| Required action |
Within the records below is a range that opens at the line with "健康的 (82, 2105)" and closes at the line with "Contact (625, 146)". Return that range word for word, both ends included, and only that range.

══════════

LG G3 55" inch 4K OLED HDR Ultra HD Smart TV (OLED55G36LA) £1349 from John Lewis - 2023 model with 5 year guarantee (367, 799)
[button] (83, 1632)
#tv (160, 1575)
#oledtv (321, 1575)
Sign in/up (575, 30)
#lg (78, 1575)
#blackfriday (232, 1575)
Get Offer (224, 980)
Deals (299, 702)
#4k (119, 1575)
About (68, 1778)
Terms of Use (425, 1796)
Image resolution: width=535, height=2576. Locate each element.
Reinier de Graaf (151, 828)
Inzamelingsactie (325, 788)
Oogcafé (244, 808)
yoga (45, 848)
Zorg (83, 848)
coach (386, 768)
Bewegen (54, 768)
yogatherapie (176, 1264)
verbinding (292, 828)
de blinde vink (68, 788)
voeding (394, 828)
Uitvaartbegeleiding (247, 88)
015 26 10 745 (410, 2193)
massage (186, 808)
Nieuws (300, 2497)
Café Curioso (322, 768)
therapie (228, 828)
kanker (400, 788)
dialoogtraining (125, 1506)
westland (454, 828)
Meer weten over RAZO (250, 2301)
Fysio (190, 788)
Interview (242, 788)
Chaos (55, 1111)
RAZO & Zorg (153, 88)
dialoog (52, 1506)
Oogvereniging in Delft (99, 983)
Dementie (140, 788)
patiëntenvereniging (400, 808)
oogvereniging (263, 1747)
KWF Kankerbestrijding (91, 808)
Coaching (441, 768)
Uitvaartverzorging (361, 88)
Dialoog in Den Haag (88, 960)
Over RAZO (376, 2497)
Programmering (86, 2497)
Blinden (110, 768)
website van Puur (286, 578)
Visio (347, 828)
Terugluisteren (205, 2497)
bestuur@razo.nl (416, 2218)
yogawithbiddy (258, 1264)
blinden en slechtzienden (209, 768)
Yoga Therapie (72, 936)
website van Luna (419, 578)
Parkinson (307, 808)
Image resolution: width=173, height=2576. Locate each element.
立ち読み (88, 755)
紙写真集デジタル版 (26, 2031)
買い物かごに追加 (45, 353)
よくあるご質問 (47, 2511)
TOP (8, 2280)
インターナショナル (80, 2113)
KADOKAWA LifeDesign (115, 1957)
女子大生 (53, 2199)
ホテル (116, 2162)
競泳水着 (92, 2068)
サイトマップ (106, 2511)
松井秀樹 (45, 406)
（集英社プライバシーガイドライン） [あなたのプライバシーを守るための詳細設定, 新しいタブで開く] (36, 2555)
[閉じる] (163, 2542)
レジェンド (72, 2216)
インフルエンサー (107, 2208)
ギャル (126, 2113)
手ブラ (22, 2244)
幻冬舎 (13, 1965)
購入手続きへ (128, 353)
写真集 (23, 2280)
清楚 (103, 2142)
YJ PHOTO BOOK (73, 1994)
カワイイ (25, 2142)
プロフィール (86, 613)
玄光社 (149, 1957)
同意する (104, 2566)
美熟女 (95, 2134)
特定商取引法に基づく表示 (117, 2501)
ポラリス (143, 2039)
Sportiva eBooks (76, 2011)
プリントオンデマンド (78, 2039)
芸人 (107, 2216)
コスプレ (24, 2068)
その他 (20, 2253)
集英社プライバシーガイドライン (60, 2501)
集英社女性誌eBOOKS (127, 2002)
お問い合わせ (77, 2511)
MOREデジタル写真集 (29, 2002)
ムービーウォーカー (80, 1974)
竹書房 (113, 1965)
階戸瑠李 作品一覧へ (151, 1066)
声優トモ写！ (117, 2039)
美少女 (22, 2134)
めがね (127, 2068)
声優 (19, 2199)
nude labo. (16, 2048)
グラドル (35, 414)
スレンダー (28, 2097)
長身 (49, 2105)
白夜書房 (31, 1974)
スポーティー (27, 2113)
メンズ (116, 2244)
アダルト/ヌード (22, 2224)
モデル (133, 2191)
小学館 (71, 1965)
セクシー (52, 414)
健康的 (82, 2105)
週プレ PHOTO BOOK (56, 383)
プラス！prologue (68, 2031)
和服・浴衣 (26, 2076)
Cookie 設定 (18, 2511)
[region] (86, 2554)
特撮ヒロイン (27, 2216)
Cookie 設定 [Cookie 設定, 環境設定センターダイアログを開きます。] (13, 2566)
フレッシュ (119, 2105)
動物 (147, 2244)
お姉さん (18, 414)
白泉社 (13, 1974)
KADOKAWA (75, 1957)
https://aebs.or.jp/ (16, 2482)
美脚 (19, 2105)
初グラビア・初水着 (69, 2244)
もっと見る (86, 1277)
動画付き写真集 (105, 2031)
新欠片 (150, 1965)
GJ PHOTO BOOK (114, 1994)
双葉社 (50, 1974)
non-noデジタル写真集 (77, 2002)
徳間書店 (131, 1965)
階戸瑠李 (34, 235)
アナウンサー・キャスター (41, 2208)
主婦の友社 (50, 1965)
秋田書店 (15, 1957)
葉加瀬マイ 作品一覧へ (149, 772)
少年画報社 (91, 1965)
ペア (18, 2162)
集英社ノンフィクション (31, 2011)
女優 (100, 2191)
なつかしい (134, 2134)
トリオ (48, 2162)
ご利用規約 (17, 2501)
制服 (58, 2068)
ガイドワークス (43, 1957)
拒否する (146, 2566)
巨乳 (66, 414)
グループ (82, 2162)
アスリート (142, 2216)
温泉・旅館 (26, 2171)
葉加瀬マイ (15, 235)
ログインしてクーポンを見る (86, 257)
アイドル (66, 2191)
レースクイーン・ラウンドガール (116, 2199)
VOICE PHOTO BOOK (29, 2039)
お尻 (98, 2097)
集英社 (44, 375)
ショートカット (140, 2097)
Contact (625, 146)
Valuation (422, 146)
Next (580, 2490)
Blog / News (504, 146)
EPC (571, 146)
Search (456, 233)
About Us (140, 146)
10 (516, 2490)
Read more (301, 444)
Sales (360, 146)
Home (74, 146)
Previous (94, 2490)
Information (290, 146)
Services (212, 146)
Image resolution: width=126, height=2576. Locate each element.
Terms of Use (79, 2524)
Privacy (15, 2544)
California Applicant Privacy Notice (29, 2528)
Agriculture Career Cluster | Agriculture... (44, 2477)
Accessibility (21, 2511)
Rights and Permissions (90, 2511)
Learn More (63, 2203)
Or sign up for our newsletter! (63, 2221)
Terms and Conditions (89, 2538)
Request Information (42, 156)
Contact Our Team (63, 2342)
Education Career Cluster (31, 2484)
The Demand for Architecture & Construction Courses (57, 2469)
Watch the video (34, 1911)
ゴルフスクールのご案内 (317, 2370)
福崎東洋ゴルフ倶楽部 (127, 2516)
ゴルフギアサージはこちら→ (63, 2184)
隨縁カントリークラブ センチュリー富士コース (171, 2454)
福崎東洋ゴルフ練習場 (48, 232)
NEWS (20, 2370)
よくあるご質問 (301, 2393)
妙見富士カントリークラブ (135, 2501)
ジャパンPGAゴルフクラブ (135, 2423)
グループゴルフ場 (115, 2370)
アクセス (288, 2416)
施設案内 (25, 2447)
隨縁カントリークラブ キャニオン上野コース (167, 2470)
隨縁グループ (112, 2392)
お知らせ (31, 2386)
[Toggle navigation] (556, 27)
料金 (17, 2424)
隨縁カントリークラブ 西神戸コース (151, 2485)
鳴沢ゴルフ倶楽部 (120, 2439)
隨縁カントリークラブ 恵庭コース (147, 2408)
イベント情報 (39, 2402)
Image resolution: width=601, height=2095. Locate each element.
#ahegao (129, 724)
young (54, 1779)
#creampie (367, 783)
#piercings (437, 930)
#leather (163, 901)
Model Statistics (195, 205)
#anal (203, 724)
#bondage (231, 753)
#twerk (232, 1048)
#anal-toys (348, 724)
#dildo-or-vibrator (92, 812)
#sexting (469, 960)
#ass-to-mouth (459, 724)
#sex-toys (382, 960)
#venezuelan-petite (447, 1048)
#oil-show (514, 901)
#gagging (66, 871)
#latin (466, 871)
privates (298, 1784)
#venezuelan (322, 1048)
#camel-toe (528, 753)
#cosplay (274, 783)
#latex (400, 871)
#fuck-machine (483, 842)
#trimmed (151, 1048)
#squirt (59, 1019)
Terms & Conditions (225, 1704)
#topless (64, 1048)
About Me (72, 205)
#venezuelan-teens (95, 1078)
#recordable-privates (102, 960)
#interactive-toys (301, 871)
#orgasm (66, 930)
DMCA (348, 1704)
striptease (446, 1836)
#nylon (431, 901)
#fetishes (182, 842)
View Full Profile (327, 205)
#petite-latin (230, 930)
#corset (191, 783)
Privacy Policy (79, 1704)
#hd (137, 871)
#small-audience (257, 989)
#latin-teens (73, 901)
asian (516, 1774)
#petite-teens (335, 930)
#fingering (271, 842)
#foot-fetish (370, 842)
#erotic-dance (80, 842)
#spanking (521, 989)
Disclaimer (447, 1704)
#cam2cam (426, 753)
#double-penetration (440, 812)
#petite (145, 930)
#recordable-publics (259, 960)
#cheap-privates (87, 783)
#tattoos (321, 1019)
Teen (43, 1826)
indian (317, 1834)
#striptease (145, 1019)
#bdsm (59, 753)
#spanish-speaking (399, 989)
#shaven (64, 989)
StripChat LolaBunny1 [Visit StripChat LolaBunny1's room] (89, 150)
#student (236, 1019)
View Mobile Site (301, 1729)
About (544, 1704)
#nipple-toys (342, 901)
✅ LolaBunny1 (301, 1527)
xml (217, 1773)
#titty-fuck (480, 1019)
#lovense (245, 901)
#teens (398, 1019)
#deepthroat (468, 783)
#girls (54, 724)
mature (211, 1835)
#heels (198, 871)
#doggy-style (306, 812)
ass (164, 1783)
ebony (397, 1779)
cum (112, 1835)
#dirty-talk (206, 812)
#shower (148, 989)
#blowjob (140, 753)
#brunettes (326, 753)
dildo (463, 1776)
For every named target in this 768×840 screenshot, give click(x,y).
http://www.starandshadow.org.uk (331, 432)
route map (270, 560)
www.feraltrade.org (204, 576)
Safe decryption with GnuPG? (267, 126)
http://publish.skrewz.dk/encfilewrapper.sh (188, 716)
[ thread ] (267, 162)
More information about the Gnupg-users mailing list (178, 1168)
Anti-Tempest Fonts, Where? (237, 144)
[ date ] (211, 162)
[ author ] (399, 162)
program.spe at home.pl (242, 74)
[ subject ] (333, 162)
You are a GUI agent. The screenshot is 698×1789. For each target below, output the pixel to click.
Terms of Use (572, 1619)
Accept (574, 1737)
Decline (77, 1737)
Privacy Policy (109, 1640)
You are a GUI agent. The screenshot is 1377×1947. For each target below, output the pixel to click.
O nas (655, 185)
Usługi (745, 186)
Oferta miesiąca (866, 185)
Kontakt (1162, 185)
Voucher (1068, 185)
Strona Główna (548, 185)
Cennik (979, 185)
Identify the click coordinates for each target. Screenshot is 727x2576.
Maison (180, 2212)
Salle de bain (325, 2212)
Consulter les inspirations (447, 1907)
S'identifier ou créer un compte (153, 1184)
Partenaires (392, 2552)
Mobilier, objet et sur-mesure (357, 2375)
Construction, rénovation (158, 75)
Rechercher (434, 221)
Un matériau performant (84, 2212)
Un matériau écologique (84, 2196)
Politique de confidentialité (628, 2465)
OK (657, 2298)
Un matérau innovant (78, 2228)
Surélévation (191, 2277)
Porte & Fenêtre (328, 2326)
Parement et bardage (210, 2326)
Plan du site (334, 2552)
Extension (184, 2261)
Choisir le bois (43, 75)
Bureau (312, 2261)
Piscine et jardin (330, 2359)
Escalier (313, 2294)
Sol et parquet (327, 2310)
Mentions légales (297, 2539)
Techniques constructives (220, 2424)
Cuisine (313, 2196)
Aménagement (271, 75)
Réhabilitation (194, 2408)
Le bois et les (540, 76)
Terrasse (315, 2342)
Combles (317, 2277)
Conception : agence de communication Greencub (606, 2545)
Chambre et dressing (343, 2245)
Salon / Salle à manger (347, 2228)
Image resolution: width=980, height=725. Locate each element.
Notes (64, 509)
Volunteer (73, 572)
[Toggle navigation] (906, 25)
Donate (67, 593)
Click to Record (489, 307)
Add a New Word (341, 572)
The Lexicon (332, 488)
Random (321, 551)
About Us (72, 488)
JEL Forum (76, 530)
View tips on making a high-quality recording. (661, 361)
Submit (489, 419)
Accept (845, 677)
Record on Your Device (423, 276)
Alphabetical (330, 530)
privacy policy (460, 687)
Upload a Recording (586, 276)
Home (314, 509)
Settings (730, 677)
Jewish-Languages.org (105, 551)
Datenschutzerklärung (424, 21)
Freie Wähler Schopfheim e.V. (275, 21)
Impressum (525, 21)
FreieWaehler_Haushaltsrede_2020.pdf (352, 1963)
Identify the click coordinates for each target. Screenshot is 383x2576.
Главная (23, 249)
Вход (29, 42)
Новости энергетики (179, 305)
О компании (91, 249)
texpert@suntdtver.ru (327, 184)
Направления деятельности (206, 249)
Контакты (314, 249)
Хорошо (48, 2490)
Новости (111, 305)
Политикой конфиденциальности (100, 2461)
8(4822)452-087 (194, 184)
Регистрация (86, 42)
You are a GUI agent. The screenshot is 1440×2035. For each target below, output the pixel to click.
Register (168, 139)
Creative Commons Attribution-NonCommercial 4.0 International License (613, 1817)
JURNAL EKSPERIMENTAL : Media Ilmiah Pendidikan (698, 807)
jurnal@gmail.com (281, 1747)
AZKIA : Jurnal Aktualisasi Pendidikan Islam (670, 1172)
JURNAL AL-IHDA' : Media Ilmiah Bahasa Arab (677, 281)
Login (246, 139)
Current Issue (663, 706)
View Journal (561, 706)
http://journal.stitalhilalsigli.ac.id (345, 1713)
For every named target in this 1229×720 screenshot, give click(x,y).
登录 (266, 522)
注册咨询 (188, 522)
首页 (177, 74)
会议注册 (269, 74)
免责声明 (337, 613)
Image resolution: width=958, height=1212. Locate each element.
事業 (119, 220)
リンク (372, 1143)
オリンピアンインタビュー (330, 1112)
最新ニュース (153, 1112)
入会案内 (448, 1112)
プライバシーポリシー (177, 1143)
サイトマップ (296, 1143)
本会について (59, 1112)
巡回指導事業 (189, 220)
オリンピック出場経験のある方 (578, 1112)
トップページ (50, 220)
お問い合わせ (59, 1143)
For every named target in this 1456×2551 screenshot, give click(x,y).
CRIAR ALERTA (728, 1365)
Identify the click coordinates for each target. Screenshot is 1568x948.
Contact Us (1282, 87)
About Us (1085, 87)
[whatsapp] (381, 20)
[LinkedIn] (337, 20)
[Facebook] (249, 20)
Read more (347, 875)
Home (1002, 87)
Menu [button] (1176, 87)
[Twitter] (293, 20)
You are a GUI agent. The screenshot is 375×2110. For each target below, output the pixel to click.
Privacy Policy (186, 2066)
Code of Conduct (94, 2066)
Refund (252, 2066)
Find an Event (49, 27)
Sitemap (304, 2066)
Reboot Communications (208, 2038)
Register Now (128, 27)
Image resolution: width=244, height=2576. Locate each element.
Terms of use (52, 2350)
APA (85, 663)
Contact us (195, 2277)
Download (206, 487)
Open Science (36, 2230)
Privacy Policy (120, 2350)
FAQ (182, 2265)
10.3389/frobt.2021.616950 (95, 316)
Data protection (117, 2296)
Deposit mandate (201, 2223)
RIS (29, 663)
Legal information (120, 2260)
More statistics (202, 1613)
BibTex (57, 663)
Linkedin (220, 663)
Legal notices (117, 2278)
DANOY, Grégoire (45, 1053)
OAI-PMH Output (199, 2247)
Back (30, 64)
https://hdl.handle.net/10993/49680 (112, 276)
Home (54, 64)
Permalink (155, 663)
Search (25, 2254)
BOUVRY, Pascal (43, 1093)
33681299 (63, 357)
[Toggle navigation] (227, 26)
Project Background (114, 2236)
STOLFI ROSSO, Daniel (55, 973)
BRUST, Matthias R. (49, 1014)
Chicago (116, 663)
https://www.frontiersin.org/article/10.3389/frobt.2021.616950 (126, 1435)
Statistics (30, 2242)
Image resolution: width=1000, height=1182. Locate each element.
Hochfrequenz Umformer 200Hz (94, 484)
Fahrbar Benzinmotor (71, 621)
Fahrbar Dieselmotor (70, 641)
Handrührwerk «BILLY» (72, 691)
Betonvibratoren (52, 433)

══════════

| Task response |
健康的 (82, 2105)
週プレ PHOTO BOOK (56, 383)
プラス！prologue (68, 2031)
和服・浴衣 (26, 2076)
Cookie 設定 (18, 2511)
[region] (86, 2554)
特撮ヒロイン (27, 2216)
Cookie 設定 [Cookie 設定, 環境設定センターダイアログを開きます。] (13, 2566)
フレッシュ (119, 2105)
動物 (147, 2244)
お姉さん (18, 414)
白泉社 (13, 1974)
KADOKAWA (75, 1957)
https://aebs.or.jp/ (16, 2482)
美脚 (19, 2105)
初グラビア・初水着 (69, 2244)
もっと見る (86, 1277)
動画付き写真集 (105, 2031)
新欠片 (150, 1965)
GJ PHOTO BOOK (114, 1994)
双葉社 (50, 1974)
non-noデジタル写真集 (77, 2002)
徳間書店 (131, 1965)
階戸瑠李 (34, 235)
アナウンサー・キャスター (41, 2208)
主婦の友社 (50, 1965)
秋田書店 (15, 1957)
葉加瀬マイ 作品一覧へ (149, 772)
少年画報社 (91, 1965)
ペア (18, 2162)
集英社ノンフィクション (31, 2011)
女優 (100, 2191)
なつかしい (134, 2134)
トリオ (48, 2162)
ご利用規約 (17, 2501)
制服 (58, 2068)
ガイドワークス (43, 1957)
拒否する (146, 2566)
巨乳 (66, 414)
グループ (82, 2162)
アスリート (142, 2216)
温泉・旅館 (26, 2171)
葉加瀬マイ (15, 235)
ログインしてクーポンを見る (86, 257)
アイドル (66, 2191)
レースクイーン・ラウンドガール (116, 2199)
VOICE PHOTO BOOK (29, 2039)
お尻 (98, 2097)
集英社 (44, 375)
ショートカット (140, 2097)
Contact (625, 146)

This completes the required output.